Une belle fin de journée avec des rayons de soleil toujours aussi présents, alors en sortant de ce bureau frigorifique, climatisation bloquée sur super-froid, elle a longé le mur pour trouver un compromis entre ombre et chaleur amplifiée par le goudron du trottoir. Depuis plusieurs jours elle avait remplacé dans un premier temps le classique tailleur gris par une petite robe noire mais l'excès de chaleur faisait que tous vêtements étaient excessifs dans les transports. Certes la plage était encore loin, aussi éloignée que les futures vacances de septembre prochain. Alors en vain, elle avait poussé la porte d'une boutique encore en soldes, pour trouver deux petites robes d'été, véritablement légères mais chics.
Un changement troublant pour ses collègues de bureau, habitués depuis longtemps à son style empreint de rigueur et d'élégance, dévoilant juste ses mollets au-dessus de ses escarpins vernis, le tailleur comme un uniforme quotidien. Sa fonction permettait la version fermée ou très rarement ouverte de sa veste sur un chemisier impeccable, boutonné jusqu'au collier de perles fines. Un style, le sien, un brin bourgeois, rassurant pour ses rendez-vous avec les clients. Sa féminité était évidente mais aucunement dévoilée, sans aucun excès.
Alors les derniers jours, certaines avaient un peu persiflé en voyant ce col bénitier plus ouvert sur sa poitrine menue, ou sur cette longueur de jupe plus courte qu'à l'habitude, voir cette presque indécente fente dans ce tissu si léger. Mais toutes et tous souffraient de la même vague de chaleur. L'armure se fendillait un peu, s'allégeait surtout mais son allure était toujours bien droite, dans le cliquetis de ses talons fins.
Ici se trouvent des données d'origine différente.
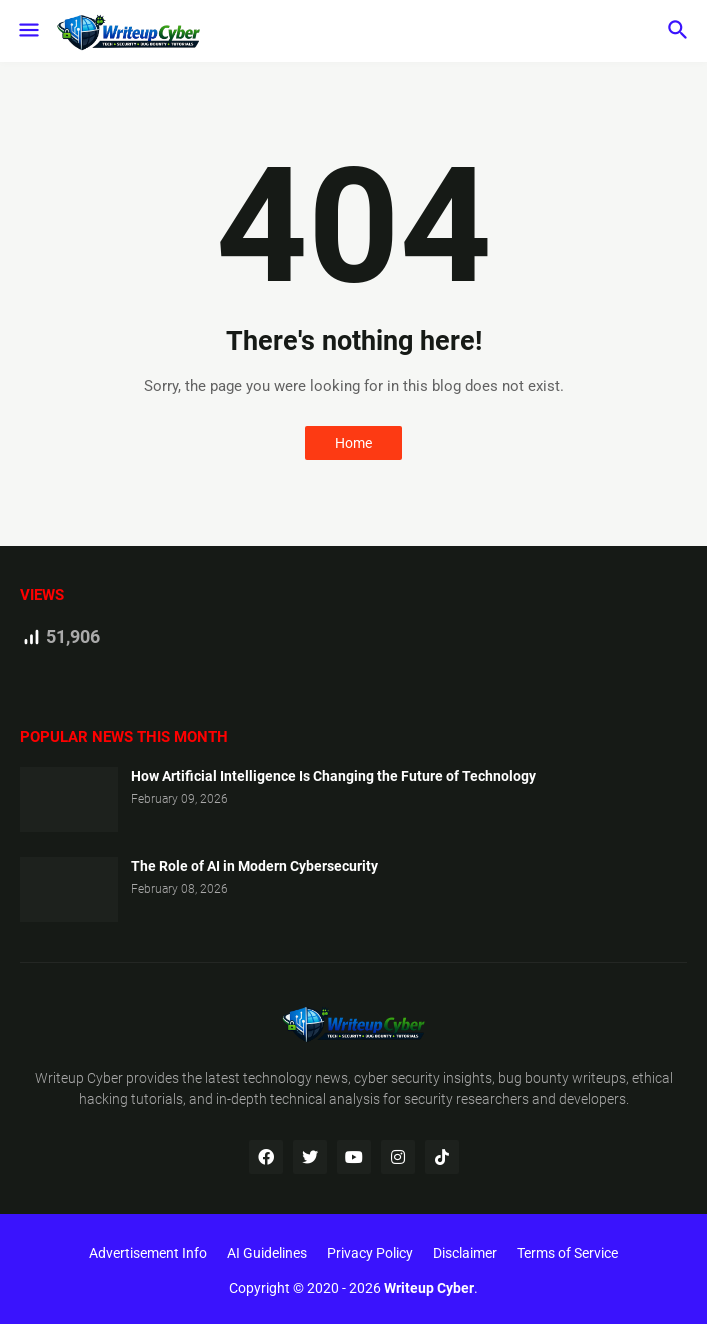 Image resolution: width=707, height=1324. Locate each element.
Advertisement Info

Ce soir, une douche fraîche mais pas froide pour libérer sa peau des sueurs et des odeurs des transports, pour respirer enfin sous cette eau, sans envie d'arrêter. Elle inspirait doucement cet air humide, cette sensation de froid. Mais déjà elle était ailleurs, près de lui, cet homme, plus exactement cet amant qui lui avait confirmé son passage dans leur hôtel, dans la même chambre, avec cette terrasse sur les toits de la ville. Il arriverait après elle, sortant tard d'une dernière réunion, mais les fleurs seraient là dans un vase glacé avec une bouteille de champagne. Deux flûtes, des petits fours et leur relation ambiguë entre amour et sensualité brute, ils fusionnaient ainsi quelques fois par an, ici et là, dans des chambres, au gré de leurs déplacements, de leurs envies surtout.
Dans quelques minutes, elle serait dans un taxi climatisé, dans cette petite robe noire, avec de jolis gants, quelques bijoux et son parfum.